Querying MIMIC-IV data
This article demonstrates how to extract and prepare clinical data from MIMIC-IV using Pathling. We use a clinical study on oxygen supplementation differences between racial groups as our example, focusing on the data preparation steps that transform raw healthcare records into analysis-ready datasets.
This work was originally published as part of the paper SQL on FHIR - Tabular views of FHIR data using FHIRPath published in npj Digital Medicine.
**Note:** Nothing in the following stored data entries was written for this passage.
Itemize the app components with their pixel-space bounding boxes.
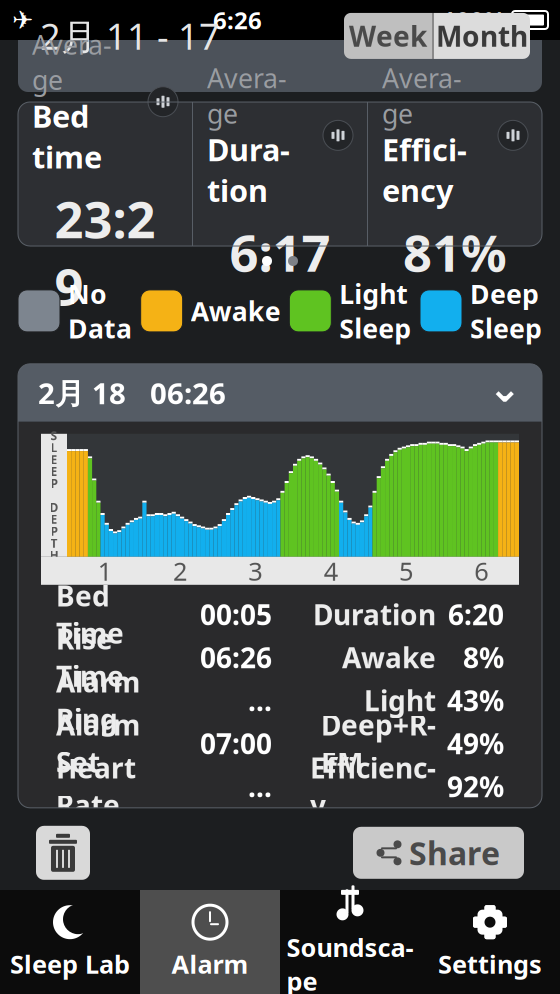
staticText: 07:00 — [200, 725, 272, 762]
staticText: Alarm Ring — [56, 663, 140, 738]
button[interactable]: Share — [353, 827, 524, 879]
staticText: Heart Rate — [56, 749, 136, 824]
staticText: Bed time — [32, 95, 102, 177]
staticText: 43% — [447, 682, 504, 719]
staticText: Month — [436, 17, 528, 54]
staticText: Sleep Lab — [10, 947, 130, 981]
staticText: 6:20 — [448, 596, 504, 633]
staticText: P — [50, 475, 58, 491]
staticText: E — [50, 464, 58, 479]
staticText: Awake — [342, 639, 436, 676]
staticText: Average — [382, 60, 462, 131]
staticText: Alarm Set — [56, 706, 140, 780]
staticText: S — [50, 428, 58, 444]
staticText: P — [50, 523, 58, 539]
button[interactable]: Week — [344, 13, 432, 59]
staticText: 6:26 — [213, 4, 262, 36]
button[interactable]: Delete — [36, 826, 90, 880]
button[interactable]: Sleep Lab — [0, 890, 140, 994]
staticText: Sleep — [470, 310, 542, 346]
staticText: E — [50, 511, 58, 527]
staticText: 6 — [474, 554, 488, 588]
staticText: D — [50, 499, 58, 515]
button[interactable]: Alarm — [140, 890, 280, 994]
button[interactable]: Soundscape — [280, 890, 420, 994]
staticText: 4 — [324, 554, 338, 588]
staticText: Efficiency — [310, 749, 436, 824]
staticText: ... — [248, 682, 272, 719]
staticText: 100% — [442, 4, 506, 36]
staticText: 2月 11 - 17 — [40, 12, 220, 60]
staticText: Light — [364, 682, 436, 719]
staticText: 23:29 — [54, 185, 156, 320]
staticText: Sleep — [339, 310, 411, 346]
staticText: 81% — [403, 218, 507, 286]
staticText — [52, 487, 56, 503]
staticText: Average — [207, 60, 287, 131]
staticText: Share — [409, 832, 500, 874]
staticText: Alarm — [172, 947, 248, 981]
button[interactable]: 2月 18 06:26 — [18, 364, 542, 422]
staticText: 8% — [463, 639, 504, 676]
staticText: Efficiency — [382, 129, 467, 210]
staticText: 2月 18 06:26 — [38, 373, 226, 412]
staticText: Week — [349, 17, 427, 54]
staticText: 49% — [447, 725, 504, 762]
staticText: 1 — [98, 554, 112, 588]
button[interactable]: Month — [434, 13, 530, 59]
staticText: ⌄ — [488, 365, 522, 410]
staticText: Deep — [470, 276, 539, 311]
staticText: No — [68, 276, 107, 311]
staticText: 06:26 — [200, 639, 272, 676]
staticText: E — [50, 452, 58, 468]
staticText: ... — [248, 768, 272, 805]
staticText: L — [50, 440, 58, 456]
staticText: Bed Time — [56, 577, 124, 652]
staticText: Deep+REM — [321, 706, 436, 780]
staticText: T — [50, 535, 58, 551]
staticText: Duration — [313, 596, 436, 633]
staticText: Data — [68, 310, 132, 346]
staticText: ✈ — [12, 6, 33, 34]
staticText: Settings — [438, 947, 542, 981]
staticText: Average — [32, 27, 112, 97]
staticText: 92% — [447, 768, 504, 805]
button[interactable]: Settings — [420, 890, 560, 994]
staticText: Light — [339, 276, 408, 311]
staticText: 6:17 — [230, 218, 330, 286]
staticText: Soundscape — [286, 930, 414, 994]
staticText: Awake — [191, 293, 281, 329]
staticText: H — [50, 547, 58, 563]
staticText: Duration — [207, 129, 290, 210]
staticText: 5 — [399, 554, 413, 588]
staticText: Rise Time — [56, 620, 124, 694]
staticText: 2 — [173, 554, 187, 588]
staticText: 00:05 — [200, 596, 272, 633]
staticText: 3 — [248, 554, 262, 588]
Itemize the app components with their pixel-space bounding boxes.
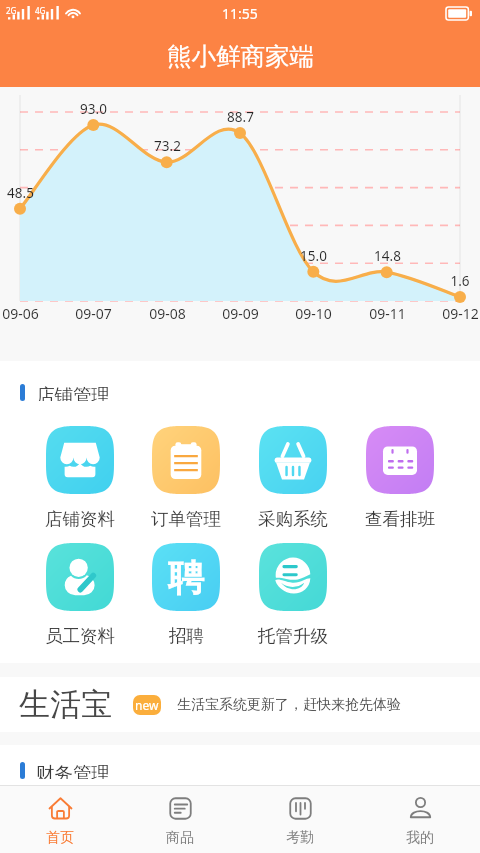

The full code is available in the aehrc/sql-on-fhir-evaluation repository.
Introduction
We demonstrate these data extraction techniques using a study that examined whether patients from different racial and ethnic backgrounds receive different amounts of supplemental oxygen in intensive care units. This study provides an excellent example because it requires combining several types of clinical data: patient demographics, vital signs measurements, oxygen delivery records, and blood gas results.
Our data preparation process will extract:
- Patient demographic information including race and ethnicity
- Vital signs measurements, particularly oxygen saturation
- Oxygen flow rate measurements from respiratory equipment
- Blood gas analysis results showing oxygen levels in blood samples
Importing the MIMIC-IV dataset
The MIMIC-IV on FHIR dataset is provided in FHIR NDJSON format, and we can use the NDJSON reader in Pathling to load it into a set of Spark dataframes.
MIMIC-IV is available from Physionet. It comes in two variants:
- The full dataset (approximately 625M resources). This dataset requires credentialed access and the use must accept a data use agreement which includes a mandatory training course.
- A demo sample (approximately 1M resources).
Because MIMIC-IV uses a non-standard naming convention for its files, we need to provide a custom file name mapper to correctly identify the resource type for each file:
- Python
- R
data = pc.read.ndjson(
"/usr/share/staging/ndjson",
file_name_mapper=lambda file_name: re.findall(r"Mimic(\w+?)(?:ED|ICU|"
r"Chartevents|Datetimeevents|Labevents|MicroOrg|MicroSusc|MicroTest|"
r"Outputevents|Lab|Mix|VitalSigns|VitalSignsED)?$",
file_name))
library(sparklyr)
library(pathling)
pc <- pathling_connect()
data <- pc %>%
pathling_read_ndjson(
"/usr/share/staging/ndjson",
file_name_mapper = function(file_name) {
stringr::str_extract(file_name, "(?<=Mimic)\\w+?(?=ED|ICU|Chartevents|Datetimeevents|Labevents|MicroOrg|MicroSusc|MicroTest|Outputevents|Lab|Mix|VitalSigns|VitalSignsED|$)")
}
)
Understanding the data extraction approach
Layered data transformation
Data is first extracted into a set of intermediate views using SQL on FHIR view definitions. These views extract all relevant elements from the FHIR data.
Next, related measurements are combined into clinical concepts such as vital signs and oxygen delivery using SQL transformations.